Конрад теперь был богат и независим, но продолжал служить во флоте. К тому времени внимание Екатерины было поглощено начавшимся распадом Оттоманской империи и сложными ходами в европейской политике, а внутри страны — кризисным положением в потемкинских деревнях. А тут вдобавок разразился пугачевский бунт. Тем не менее благодаря продолжавшемуся покровительству государыни и собственному радению Конрад успешно продвигался по службе и вскоре командовал эскадрой в Каспийском море. К сожалению, за нехваткой времени у Екатерины так и не дошли руки отозвать его из южных пределов России, с тем чтобы заменить им цесаревича Павла Петровича.
Тайна происхождения Конрада умерла бы вместе с Гиацинтом и Екатериной, если бы не их переписка, которую адмирал перед смертью спрятал под любимой половицей у себя в кабинете.
Таким образом, я — пра-пра-пра-пра-пра-правнук императрицы Екатерины Великой, втайне родившей и на расстоянии вырастившей прекрасное дитя любви по имени Конрад фон Хакен.

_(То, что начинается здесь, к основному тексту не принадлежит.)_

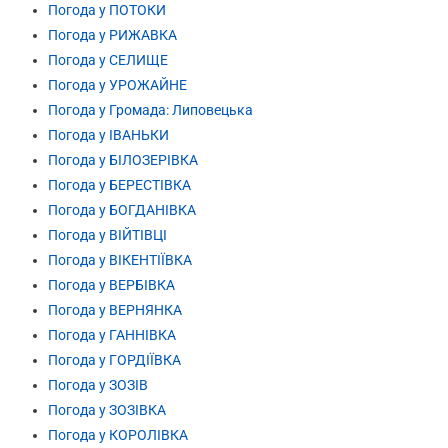
Погода у ПОТОКИ
Погода у РИЖАВКА
Погода у СЕЛИЩЕ
Погода у УРОЖАЙНЕ
Погода у Громада: Липовецька
Погода у ІВАНЬКИ
Погода у БІЛОЗЕРІВКА
Погода у БЕРЕСТІВКА
Погода у БОГДАНІВКА
Погода у ВІЙТІВЦІ
Погода у ВІКЕНТІЇВКА
Погода у ВЕРБІВКА
Погода у ВЕРНЯНКА
Погода у ГАННІВКА
Погода у ГОРДІЇВКА
Погода у ЗОЗІВ
Погода у ЗОЗІВКА
Погода у КОРОЛІВКА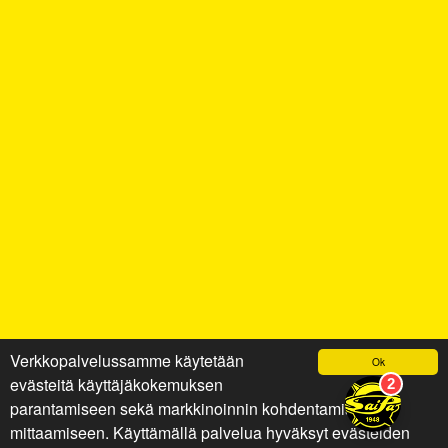
Verkkopalvelussamme käytetään
Ok
evästeitä käyttäjäkokemuksen
parantamiseen sekä markkinoinnin kohdentamiseen ja
mittaamiseen. Käyttämällä palvelua hyväksyt evästeiden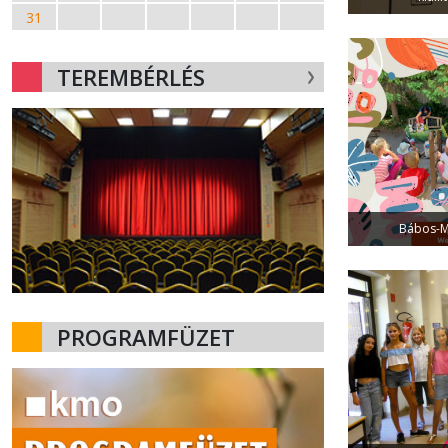
31
1
2
3
4
5
6
TEREMBÉRLÉS
Bábos-Me
PROGRAMFÜZET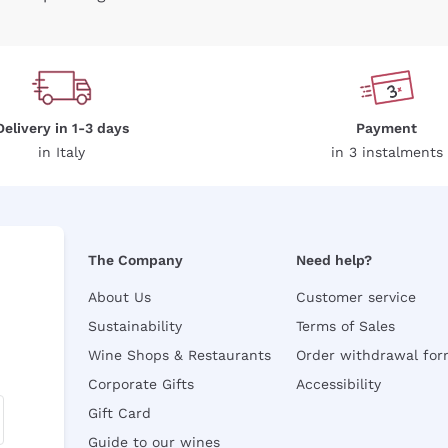
Delivery in 1-3 days
Payment
in Italy
in 3 instalments
The Company
Need help?
About Us
Customer service
Sustainability
Terms of Sales
Wine Shops & Restaurants
Order withdrawal fo
Corporate Gifts
Accessibility
Gift Card
Guide to our wines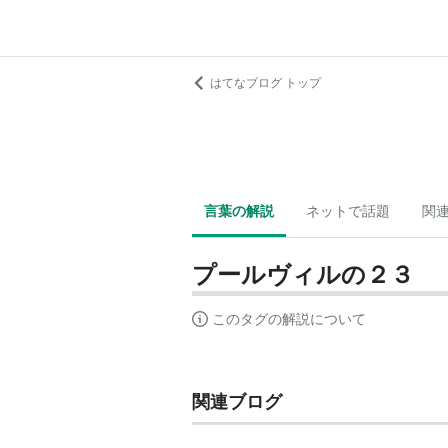
はてなブログ トップ
言葉の解説
ネットで話題
関
プールヴィルの２３
このタグの解説について
関連ブログ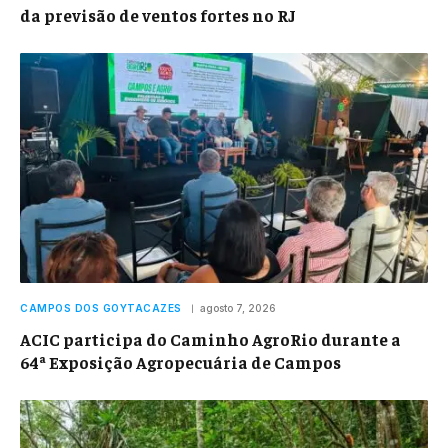
da previsão de ventos fortes no RJ
CAMPOS DOS GOYTACAZES
agosto 7, 2026
ACIC participa do Caminho AgroRio durante a
64ª Exposição Agropecuária de Campos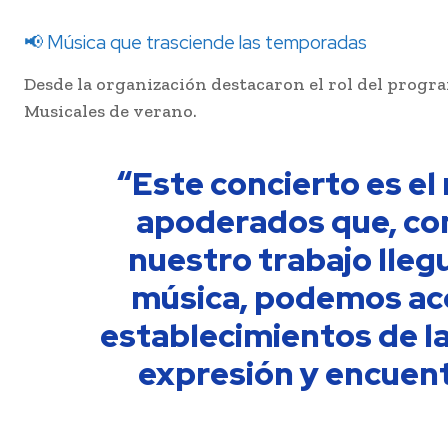
📢 Música que trasciende las temporadas
Desde la organización destacaron el rol del progra
Musicales de verano.
“Este concierto es el
apoderados que, con
nuestro trabajo lleg
música, podemos aco
establecimientos de l
expresión y encuent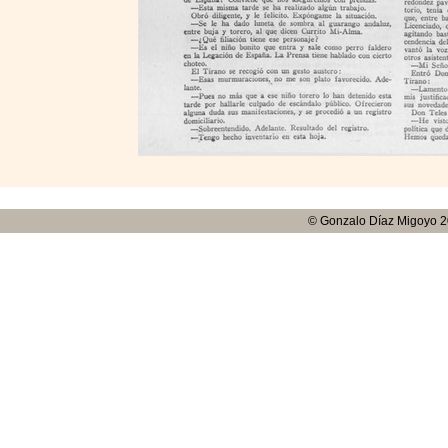
© Gonzalo Díaz Migoyo 2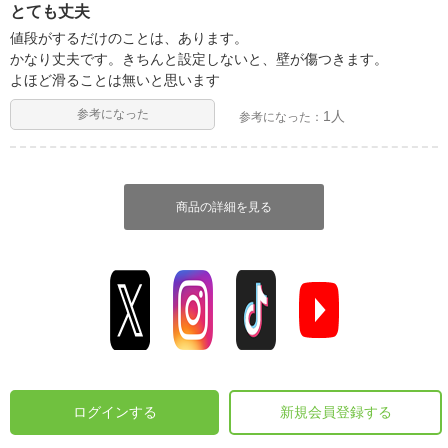
とても丈夫
値段がするだけのことは、あります。
かなり丈夫です。きちんと設定しないと、壁が傷つきます。
よほど滑ることは無いと思います
参考になった
1人
参考になった：
商品の詳細を見る
ログインする
新規会員登録する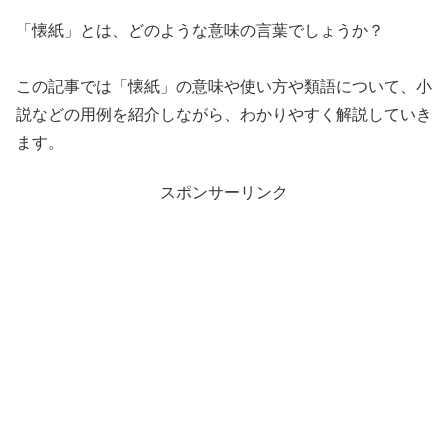
「懐紙」とは、どのような意味の言葉でしょうか？
この記事では「懐紙」の意味や使い方や類語について、小
説などの用例を紹介しながら、わかりやすく解説していき
ます。
スポンサーリンク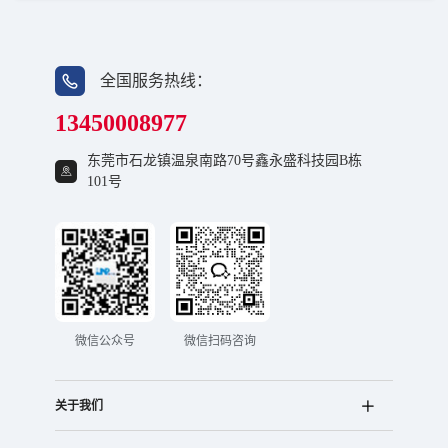
全国服务热线：
13450008977
东莞市石龙镇温泉南路70号鑫永盛科技园B栋
101号
微信公众号
微信扫码咨询
关于我们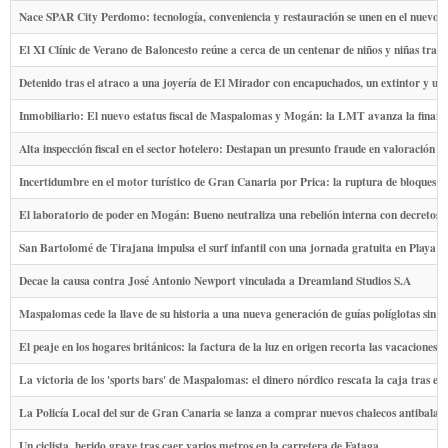
Nace SPAR City Perdomo: tecnología, conveniencia y restauración se unen en el nuevo
El XI Clínic de Verano de Baloncesto reúne a cerca de un centenar de niños y niñas tras
Detenido tras el atraco a una joyería de El Mirador con encapuchados, un extintor y un
Inmobiliario: El nuevo estatus fiscal de Maspalomas y Mogán: la LMT avanza la financ
Alta inspección fiscal en el sector hotelero: Destapan un presunto fraude en valoración d
Incertidumbre en el motor turístico de Gran Canaria por Prica: la ruptura de bloques pol
El laboratorio de poder en Mogán: Bueno neutraliza una rebelión interna con decretos e
San Bartolomé de Tirajana impulsa el surf infantil con una jornada gratuita en Playa de
Decae la causa contra José Antonio Newport vinculada a Dreamland Studios S.A
Maspalomas cede la llave de su historia a una nueva generación de guías políglotas sin ap
El peaje en los hogares británicos: la factura de la luz en origen recorta las vacaciones 
La victoria de los 'sports bars' de Maspalomas: el dinero nórdico rescata la caja tras 
La Policía Local del sur de Gran Canaria se lanza a comprar nuevos chalecos antibalas
Un ciclista, herido grave tras caer varios metros en la carretera de Fataga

Более того, как явствует из ее писем адмиралу Гиацинту, она была непрочь увидеть это дитя с короной на голове в Зимнем дворце!

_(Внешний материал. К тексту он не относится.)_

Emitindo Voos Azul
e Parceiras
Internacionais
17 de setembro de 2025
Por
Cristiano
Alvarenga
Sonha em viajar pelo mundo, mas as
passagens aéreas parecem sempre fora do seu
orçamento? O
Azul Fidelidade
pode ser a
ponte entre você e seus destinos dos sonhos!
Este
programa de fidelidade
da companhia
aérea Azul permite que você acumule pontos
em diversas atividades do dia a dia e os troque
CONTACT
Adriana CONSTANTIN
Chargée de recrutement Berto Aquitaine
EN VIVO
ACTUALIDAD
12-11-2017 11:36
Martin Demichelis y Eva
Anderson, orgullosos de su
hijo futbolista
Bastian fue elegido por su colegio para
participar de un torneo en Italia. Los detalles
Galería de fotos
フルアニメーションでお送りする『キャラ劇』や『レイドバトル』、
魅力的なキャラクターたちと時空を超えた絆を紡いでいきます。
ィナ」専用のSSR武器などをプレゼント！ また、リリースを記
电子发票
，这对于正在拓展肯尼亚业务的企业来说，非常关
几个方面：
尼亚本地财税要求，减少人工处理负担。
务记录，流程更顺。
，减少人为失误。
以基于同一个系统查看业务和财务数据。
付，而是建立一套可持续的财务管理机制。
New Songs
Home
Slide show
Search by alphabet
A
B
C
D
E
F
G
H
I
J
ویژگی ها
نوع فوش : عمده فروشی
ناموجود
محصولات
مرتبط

Правда, обстоятельства сложились так, что корона Конраду не досталась. Ну что ж, на да нет и суда!
Зато есть я!
Говоря генетически и династически,
Я должен сесть на царский трон,
Иначе будет моветон.
Попрошу-ка посольство США отправить потрясающую переписку дипломатической почтой в Никсонвиль, решил я. В университетском Employees Credit Union[208] я уже давно арендую сейф. Там хранятся экспонаты миниатюрного музея моей личности: интимная фототека (хроника научной экспедиции в Канкун с любимой аспиранткой), сухой корнеплод из тех, которые когда-то едва не разорили беспокойного папана, и прядь волос матушки. Пусть эпохальные эпистолы найдут себе место рядом с прочими реликвиями Роланда!
В посольстве меня хорошо знали. По приезде в Москву я сходил туда, чтобы зарегистрироваться на случай киднепинга или убийства, и с тех пор еженедельно звонил в консульский отдел отмечаться как живой-здоровый фулбрайтовец.
Положив корреспонденцию в коробку от конфет «Godiva» (конфеты я специально съел сегодня утром), я отправился в известное здание на Садовом кольце, известное в Москве как «гнездо шпионов» и «бастион глобализации».